__TRY IT__: Go to the line containing "Con Perrone y Manini distanciados, el FA no" in the records below. Repeat it and the lines after it exactly, all the way to the end.

__Transcribed page contents__:

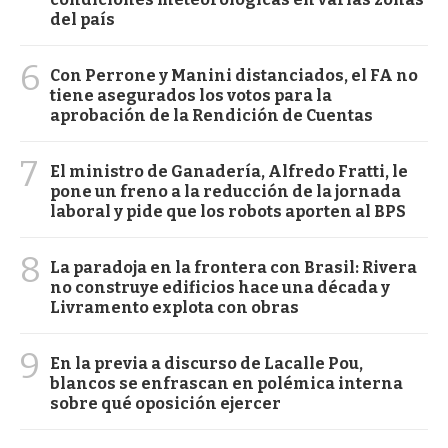
del país
6
Con Perrone y Manini distanciados, el FA no
tiene asegurados los votos para la
aprobación de la Rendición de Cuentas
7
El ministro de Ganadería, Alfredo Fratti, le
pone un freno a la reducción de la jornada
laboral y pide que los robots aporten al BPS
8
La paradoja en la frontera con Brasil: Rivera
no construye edificios hace una década y
Livramento explota con obras
9
En la previa a discurso de Lacalle Pou,
blancos se enfrascan en polémica interna
sobre qué oposición ejercer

__RESULT OF THE TASK__:
Con Perrone y Manini distanciados, el FA no
tiene asegurados los votos para la
aprobación de la Rendición de Cuentas
7
El ministro de Ganadería, Alfredo Fratti, le
pone un freno a la reducción de la jornada
laboral y pide que los robots aporten al BPS
8
La paradoja en la frontera con Brasil: Rivera
no construye edificios hace una década y
Livramento explota con obras
9
En la previa a discurso de Lacalle Pou,
blancos se enfrascan en polémica interna
sobre qué oposición ejercer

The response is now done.